** WHAT YOU WILL DO **
Starting at the line that holds "مكتوبة، واحدة من" and stopping at the line that holds "وصولا الى GDR", restate the records below word for word, with both of those lines included.

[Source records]
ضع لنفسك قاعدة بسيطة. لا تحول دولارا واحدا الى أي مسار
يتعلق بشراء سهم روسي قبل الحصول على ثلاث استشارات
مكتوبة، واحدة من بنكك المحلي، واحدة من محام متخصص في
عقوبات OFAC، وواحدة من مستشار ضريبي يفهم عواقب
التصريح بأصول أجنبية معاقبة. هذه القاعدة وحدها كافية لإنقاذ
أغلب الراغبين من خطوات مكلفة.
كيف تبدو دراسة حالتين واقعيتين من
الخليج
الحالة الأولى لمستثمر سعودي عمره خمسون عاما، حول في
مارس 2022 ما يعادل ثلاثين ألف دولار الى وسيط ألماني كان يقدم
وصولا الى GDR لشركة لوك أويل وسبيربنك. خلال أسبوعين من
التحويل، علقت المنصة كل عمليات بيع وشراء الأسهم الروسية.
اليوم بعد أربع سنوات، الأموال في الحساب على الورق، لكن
* * *
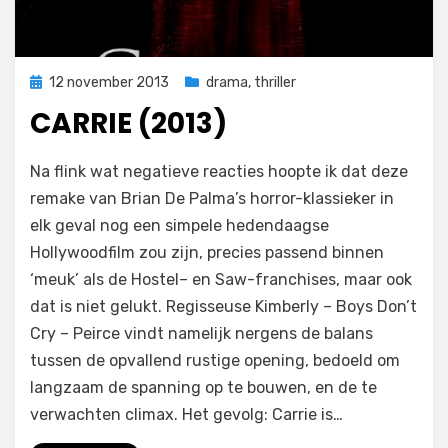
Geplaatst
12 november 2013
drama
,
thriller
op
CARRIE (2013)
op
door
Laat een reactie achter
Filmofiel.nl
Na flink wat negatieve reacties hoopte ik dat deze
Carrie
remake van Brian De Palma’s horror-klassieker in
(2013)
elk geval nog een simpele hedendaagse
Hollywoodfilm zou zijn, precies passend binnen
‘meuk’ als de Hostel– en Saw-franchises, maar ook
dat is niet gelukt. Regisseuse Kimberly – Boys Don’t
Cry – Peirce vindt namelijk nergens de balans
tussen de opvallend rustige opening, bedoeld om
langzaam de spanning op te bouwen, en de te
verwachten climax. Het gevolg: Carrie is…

** TASK SOLUTION **
مكتوبة، واحدة من بنكك المحلي، واحدة من محام متخصص في
عقوبات OFAC، وواحدة من مستشار ضريبي يفهم عواقب
التصريح بأصول أجنبية معاقبة. هذه القاعدة وحدها كافية لإنقاذ
أغلب الراغبين من خطوات مكلفة.
كيف تبدو دراسة حالتين واقعيتين من
الخليج
الحالة الأولى لمستثمر سعودي عمره خمسون عاما، حول في
مارس 2022 ما يعادل ثلاثين ألف دولار الى وسيط ألماني كان يقدم
وصولا الى GDR لشركة لوك أويل وسبيربنك. خلال أسبوعين من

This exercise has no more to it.